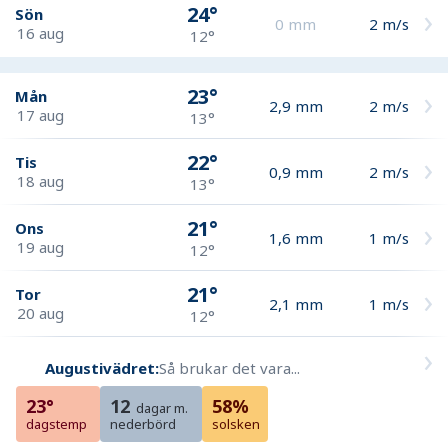
24°
Sön
0
mm
2
m/s
16 aug
12°
23°
Mån
2,9
mm
2
m/s
17 aug
13°
22°
Tis
0,9
mm
2
m/s
18 aug
13°
21°
Ons
1,6
mm
1
m/s
19 aug
12°
21°
Tor
2,1
mm
1
m/s
20 aug
12°
Augustivädret:
Så brukar det vara...
23°
12
58%
dagar m.
dagstemp
nederbörd
solsken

→ What you need to do
Repeat the lines above exactly, and keep every picture out.

→ Output for this task
24°
Sön
0
mm
2
m/s
16 aug
12°
23°
Mån
2,9
mm
2
m/s
17 aug
13°
22°
Tis
0,9
mm
2
m/s
18 aug
13°
21°
Ons
1,6
mm
1
m/s
19 aug
12°
21°
Tor
2,1
mm
1
m/s
20 aug
12°
Augustivädret:
Så brukar det vara...
23°
12
58%
dagar m.
dagstemp
nederbörd
solsken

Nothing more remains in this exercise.